▼
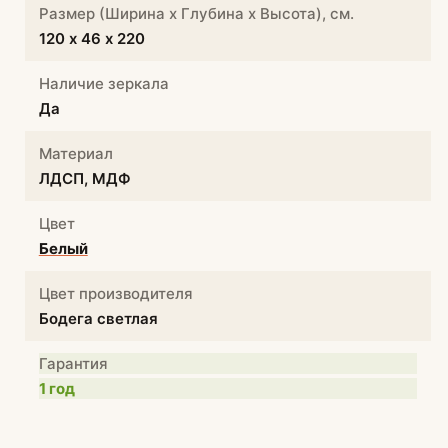
Размер (Ширина х Глубина х Высота), см.
120 х 46 х 220
Наличие зеркала
Да
Материал
ЛДСП, МДФ
Цвет
Белый
Цвет производителя
Бодега светлая
Гарантия
1 год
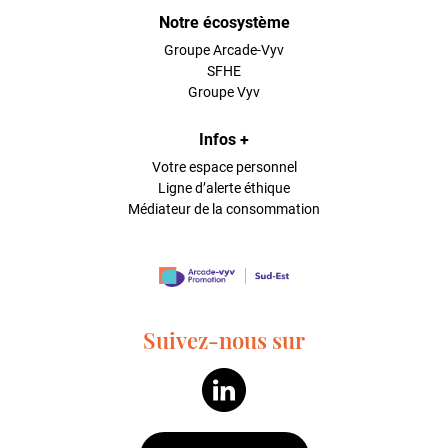
Notre écosystème
Groupe Arcade-Vyv
SFHE
Groupe Vyv
Infos +
Votre espace personnel
Ligne d’alerte éthique
Médiateur de la consommation
Suivez-nous sur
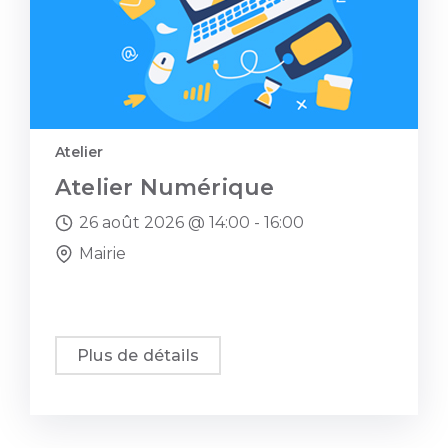
Atelier
Atelier Numérique
26 août 2026 @
14:00 -
16:00
Mairie
Plus de détails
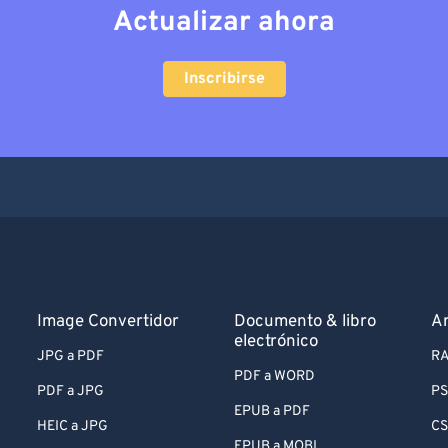
Actualizar ahora
Inscribirse
Image Convertidor
Documento & libro
Ar
electrónico
JPG a PDF
RA
PDF a WORD
PDF a JPG
PS
EPUB a PDF
HEIC a JPG
CS
EPUB a MOBI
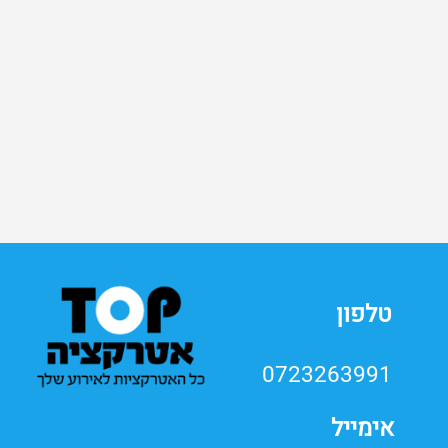
0723263991
אימייל
top.atraction@gmail.com
כל הזכויות שמורות לטופ אטרקציה
אטרקציות לאירועים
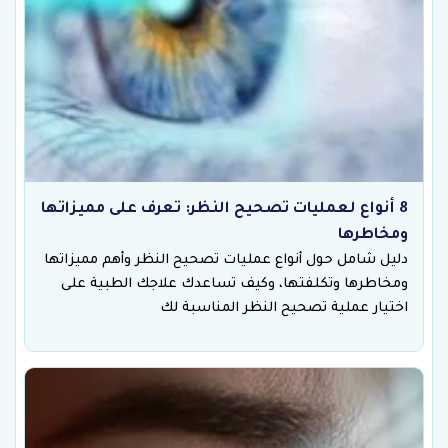
8 أنواع لعمليات تصحيح النظر: تعرف على مميزاتها
ومخاطرها
دليل شامل حول أنواع عمليات تصحيح النظر وأهم مميزاتها
ومخاطرها وتكلفتها، وكيف تساعدك علاجك الطبية على
اختيار عملية تصحيح النظر المناسبة لك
▲
ASSIGNMENT — Take every record and copy it word for word, dropping the pictures.

SOLUTION TO THE EXERCISE —
Размер (Ширина х Глубина х Высота), см.
120 х 46 х 220
Наличие зеркала
Да
Материал
ЛДСП, МДФ
Цвет
Белый
Цвет производителя
Бодега светлая
Гарантия
1 год
Notre écosystème
Groupe Arcade-Vyv
SFHE
Groupe Vyv
Infos +
Votre espace personnel
Ligne d’alerte éthique
Médiateur de la consommation
Suivez-nous sur
Atelier
Atelier Numérique
26 août 2026 @
14:00 -
16:00
Mairie
Plus de détails
Actualizar ahora
Inscribirse
Image Convertidor
Documento & libro
Ar
electrónico
JPG a PDF
RA
PDF a WORD
PDF a JPG
PS
EPUB a PDF
HEIC a JPG
CS
EPUB a MOBI
0723263991
אימייל
top.atraction@gmail.com
כל הזכויות שמורות לטופ אטרקציה
אטרקציות לאירועים
8 أنواع لعمليات تصحيح النظر: تعرف على مميزاتها
ومخاطرها
دليل شامل حول أنواع عمليات تصحيح النظر وأهم مميزاتها
ومخاطرها وتكلفتها، وكيف تساعدك علاجك الطبية على
اختيار عملية تصحيح النظر المناسبة لك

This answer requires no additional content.